To our experience, virtio on QEMU/KVM gives better performance results compared to em.
Quote from: mimugmail on February 07, 2019, 09:21:19 AM
Updated to netmap kernel and now it runs fine, messages above are gone.
Only message I get is when restarting Suricata:
Feb 7 09:19:00 PB-FW1-KARL kernel: 540.160522 [ 83] vtnet_free_used 1 sgs dequeued from TX-0 (netmap=0)
But machine stays responsive!
Do you also need tests from machines which were not affected to check general functionality?
@mimugmail, very cool.
That log shouldn't indicate a problem.

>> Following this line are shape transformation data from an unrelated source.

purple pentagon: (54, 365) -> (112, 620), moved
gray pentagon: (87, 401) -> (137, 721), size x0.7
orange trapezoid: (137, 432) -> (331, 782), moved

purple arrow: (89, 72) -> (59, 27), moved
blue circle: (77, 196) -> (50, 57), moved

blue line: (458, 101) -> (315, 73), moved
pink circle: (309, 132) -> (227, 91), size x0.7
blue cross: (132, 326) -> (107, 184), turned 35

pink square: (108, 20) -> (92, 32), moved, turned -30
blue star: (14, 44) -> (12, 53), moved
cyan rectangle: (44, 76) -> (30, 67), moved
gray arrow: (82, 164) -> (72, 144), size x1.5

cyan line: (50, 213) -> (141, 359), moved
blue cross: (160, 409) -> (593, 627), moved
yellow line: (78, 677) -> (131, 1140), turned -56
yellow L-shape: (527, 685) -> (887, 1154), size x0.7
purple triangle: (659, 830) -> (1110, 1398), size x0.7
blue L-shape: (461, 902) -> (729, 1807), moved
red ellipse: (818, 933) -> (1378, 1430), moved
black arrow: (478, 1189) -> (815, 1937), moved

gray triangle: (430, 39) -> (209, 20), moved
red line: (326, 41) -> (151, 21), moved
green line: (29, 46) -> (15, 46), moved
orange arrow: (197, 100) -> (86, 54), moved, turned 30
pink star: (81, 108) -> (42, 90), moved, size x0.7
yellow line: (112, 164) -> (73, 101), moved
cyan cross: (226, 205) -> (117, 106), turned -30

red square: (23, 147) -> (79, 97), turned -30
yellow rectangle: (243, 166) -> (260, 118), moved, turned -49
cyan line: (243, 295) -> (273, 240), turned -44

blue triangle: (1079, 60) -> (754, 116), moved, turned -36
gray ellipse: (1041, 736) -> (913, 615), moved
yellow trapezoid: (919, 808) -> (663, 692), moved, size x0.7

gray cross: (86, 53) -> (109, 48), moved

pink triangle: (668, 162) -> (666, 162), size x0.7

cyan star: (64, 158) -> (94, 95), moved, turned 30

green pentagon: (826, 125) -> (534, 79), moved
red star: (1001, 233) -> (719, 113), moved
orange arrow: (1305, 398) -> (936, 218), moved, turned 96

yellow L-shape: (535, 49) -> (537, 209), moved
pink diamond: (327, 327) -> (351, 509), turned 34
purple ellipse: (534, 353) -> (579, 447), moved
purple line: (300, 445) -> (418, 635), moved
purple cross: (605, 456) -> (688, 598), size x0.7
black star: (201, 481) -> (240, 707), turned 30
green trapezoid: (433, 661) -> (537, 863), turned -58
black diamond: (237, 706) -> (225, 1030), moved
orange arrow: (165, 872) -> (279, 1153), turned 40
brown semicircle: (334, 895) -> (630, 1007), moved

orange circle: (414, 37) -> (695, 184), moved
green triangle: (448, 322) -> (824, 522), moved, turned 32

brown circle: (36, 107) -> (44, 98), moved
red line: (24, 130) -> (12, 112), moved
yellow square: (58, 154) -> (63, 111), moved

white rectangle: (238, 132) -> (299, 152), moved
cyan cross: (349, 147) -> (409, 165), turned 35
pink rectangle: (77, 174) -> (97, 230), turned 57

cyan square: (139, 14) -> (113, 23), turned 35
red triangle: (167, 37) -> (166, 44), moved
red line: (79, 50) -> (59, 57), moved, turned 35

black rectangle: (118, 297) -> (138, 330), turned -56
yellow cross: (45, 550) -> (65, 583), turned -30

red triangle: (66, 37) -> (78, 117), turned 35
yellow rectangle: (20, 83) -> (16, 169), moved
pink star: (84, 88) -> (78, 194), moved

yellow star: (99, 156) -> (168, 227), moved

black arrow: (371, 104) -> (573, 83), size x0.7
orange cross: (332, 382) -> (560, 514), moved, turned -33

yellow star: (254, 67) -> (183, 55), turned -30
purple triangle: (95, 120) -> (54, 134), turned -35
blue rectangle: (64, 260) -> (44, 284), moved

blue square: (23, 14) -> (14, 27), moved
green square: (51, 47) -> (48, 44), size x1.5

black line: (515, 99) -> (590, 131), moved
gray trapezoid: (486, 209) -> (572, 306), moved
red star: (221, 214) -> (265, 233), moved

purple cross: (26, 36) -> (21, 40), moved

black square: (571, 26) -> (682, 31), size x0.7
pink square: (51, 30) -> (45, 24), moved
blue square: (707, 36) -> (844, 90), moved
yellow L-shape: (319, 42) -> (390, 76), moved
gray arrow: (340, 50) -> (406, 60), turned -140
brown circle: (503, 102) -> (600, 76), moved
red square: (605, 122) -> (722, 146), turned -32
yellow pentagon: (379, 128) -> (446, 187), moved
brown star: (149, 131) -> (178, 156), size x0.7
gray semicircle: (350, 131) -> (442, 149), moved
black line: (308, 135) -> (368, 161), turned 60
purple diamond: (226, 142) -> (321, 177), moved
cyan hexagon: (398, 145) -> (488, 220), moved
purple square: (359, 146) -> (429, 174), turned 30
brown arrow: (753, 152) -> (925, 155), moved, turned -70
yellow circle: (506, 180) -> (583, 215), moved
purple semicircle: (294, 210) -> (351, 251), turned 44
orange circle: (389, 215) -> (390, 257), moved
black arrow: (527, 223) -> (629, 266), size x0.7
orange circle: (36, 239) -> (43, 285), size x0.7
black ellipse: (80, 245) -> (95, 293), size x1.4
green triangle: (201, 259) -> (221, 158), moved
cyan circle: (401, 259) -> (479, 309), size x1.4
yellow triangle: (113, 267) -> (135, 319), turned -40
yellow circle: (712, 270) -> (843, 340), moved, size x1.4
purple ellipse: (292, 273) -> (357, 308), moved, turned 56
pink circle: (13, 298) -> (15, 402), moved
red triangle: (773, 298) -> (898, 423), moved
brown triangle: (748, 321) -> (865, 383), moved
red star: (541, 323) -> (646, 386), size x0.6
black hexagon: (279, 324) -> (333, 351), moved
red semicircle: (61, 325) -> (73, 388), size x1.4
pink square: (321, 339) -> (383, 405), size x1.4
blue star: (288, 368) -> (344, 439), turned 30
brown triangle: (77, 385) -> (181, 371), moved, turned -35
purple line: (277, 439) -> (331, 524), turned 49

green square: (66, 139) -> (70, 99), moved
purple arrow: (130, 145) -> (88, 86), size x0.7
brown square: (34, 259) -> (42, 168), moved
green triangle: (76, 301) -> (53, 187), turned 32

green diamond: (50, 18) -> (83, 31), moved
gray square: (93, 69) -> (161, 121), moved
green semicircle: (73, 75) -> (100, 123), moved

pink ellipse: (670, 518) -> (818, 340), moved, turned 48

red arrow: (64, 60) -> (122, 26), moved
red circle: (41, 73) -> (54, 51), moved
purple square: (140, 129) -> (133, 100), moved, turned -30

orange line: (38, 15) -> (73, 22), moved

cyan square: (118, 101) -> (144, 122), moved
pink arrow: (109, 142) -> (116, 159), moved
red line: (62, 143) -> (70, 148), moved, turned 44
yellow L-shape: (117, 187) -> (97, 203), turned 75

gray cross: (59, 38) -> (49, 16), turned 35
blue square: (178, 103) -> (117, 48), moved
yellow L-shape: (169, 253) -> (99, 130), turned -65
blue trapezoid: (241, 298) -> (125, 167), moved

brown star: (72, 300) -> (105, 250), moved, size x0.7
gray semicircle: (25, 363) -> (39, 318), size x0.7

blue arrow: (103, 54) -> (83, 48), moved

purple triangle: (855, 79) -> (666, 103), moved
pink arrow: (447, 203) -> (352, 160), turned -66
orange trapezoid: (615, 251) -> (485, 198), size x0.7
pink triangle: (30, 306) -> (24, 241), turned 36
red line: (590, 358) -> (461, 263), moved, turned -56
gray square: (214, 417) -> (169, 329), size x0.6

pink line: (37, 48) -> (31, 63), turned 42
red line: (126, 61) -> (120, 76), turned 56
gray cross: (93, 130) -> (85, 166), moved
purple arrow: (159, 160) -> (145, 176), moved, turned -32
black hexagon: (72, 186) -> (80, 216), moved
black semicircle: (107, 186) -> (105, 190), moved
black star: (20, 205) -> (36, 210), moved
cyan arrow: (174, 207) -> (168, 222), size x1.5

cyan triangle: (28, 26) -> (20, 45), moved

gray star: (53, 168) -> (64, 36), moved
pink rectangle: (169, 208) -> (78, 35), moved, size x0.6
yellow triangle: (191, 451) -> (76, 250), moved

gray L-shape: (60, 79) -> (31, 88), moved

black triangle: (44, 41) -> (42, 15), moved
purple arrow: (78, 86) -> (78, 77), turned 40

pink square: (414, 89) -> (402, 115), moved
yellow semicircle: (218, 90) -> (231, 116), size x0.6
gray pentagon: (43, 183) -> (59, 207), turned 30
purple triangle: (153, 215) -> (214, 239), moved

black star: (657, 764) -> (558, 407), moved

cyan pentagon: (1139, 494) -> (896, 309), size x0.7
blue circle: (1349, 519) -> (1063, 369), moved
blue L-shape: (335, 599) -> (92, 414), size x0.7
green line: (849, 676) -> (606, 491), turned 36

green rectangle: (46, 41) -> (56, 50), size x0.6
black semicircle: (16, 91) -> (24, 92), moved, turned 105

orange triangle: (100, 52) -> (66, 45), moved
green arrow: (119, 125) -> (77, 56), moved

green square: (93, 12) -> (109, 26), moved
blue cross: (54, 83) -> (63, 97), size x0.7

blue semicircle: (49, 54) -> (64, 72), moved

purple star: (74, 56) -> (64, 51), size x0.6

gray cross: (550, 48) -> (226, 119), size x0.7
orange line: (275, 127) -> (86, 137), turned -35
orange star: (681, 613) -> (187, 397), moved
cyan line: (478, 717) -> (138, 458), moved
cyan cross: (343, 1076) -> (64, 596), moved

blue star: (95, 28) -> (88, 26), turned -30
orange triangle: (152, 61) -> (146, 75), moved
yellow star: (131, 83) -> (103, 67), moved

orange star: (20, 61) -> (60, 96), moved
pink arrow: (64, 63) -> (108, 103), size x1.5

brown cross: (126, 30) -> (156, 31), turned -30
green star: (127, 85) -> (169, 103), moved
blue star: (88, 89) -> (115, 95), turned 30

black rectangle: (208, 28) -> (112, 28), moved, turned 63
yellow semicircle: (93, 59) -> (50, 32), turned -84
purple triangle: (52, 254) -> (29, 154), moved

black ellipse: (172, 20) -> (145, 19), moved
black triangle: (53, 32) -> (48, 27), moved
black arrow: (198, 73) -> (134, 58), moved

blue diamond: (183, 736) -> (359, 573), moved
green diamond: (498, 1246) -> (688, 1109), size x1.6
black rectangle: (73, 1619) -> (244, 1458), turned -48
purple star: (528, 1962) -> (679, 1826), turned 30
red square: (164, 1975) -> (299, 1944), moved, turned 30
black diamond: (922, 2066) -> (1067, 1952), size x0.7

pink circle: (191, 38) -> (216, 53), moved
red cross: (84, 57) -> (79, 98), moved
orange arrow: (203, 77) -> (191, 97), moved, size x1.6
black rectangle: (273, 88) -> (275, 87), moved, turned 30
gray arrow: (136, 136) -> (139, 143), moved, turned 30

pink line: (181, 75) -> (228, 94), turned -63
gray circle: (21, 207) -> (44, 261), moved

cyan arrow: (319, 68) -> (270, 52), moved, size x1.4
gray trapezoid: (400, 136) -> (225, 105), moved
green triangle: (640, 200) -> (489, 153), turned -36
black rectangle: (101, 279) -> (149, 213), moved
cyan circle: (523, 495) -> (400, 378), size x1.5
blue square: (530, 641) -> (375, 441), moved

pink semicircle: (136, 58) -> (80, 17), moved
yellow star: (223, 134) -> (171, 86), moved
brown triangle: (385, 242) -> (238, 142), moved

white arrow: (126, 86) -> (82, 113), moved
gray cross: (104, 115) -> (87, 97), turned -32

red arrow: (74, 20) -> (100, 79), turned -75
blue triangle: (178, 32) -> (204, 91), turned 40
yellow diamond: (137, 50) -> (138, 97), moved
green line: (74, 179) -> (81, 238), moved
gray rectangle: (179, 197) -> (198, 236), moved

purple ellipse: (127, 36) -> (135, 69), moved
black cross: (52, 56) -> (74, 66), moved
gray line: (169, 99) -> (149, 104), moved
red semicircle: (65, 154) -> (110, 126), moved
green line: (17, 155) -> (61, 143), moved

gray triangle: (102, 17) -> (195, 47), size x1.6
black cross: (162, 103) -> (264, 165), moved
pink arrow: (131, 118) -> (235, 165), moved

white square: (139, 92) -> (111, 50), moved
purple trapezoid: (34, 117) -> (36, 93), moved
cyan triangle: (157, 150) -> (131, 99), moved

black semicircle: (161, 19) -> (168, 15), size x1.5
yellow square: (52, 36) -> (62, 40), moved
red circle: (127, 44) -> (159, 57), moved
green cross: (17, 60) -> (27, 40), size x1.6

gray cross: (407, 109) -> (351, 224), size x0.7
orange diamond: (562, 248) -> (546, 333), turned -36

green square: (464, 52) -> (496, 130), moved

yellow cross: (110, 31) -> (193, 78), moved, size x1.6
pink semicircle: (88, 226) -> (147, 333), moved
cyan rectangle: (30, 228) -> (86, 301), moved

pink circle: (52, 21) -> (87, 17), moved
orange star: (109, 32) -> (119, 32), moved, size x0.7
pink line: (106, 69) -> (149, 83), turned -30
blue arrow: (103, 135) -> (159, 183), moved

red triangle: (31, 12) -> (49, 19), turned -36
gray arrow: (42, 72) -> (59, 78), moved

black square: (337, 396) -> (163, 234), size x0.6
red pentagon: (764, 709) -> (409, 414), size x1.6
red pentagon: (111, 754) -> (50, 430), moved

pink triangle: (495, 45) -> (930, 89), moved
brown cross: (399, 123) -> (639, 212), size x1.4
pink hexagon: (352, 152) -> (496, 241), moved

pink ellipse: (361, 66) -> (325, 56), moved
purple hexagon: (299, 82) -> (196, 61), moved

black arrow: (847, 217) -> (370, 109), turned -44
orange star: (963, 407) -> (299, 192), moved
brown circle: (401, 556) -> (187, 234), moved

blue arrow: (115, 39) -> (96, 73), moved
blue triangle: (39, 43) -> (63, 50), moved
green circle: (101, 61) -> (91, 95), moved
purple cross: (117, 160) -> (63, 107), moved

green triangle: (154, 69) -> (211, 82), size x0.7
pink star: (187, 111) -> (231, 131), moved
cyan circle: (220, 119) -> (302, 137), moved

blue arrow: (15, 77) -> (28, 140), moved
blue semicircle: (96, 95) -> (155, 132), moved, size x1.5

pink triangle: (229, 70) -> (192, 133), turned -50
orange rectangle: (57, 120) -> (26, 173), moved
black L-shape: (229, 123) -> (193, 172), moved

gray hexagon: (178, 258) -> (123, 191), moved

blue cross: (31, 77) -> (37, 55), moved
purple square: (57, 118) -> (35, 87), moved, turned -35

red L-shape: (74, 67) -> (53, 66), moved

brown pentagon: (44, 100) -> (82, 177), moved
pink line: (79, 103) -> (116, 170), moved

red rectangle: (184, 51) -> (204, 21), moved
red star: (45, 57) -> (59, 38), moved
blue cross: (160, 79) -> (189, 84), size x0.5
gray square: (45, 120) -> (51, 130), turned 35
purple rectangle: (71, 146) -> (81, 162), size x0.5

It's netmap telling that it freed a previously used segment.
Our own tests mostly focused on the new functionality. Actually it would be more helpful if you could also test if any existing functionality got broken.
Upgraded to the new kernel, rebooted and was met with errors. Glad to provide any pertinent information.
@redfish, thanks. How much memory do you allocate to the VM? Does increasing RAM solve?
Bare metal with 4GB memory, core i3, and i211 nics. Apologies for the lack of info in previous post.
@redfish, thx for the info.
Do you run Suricata on a single interface or on multiple interfaces? Does the old kernel exhibit the same behavior?
Can you paste the output of this command on both kernels:
# sysctl dev.netmap
mb, thanks for your inquiries and apologies for the delayed response. As of now, suricata (set to promiscuous mode) is on a single interface (Lan) which has two vlans. It will be a day or so before I'll have the chance to get the rest of your requested information.
redfish, thx, please take your time. I see there are not many interfaces. Let's have a look at what dev.netmap sysctl says.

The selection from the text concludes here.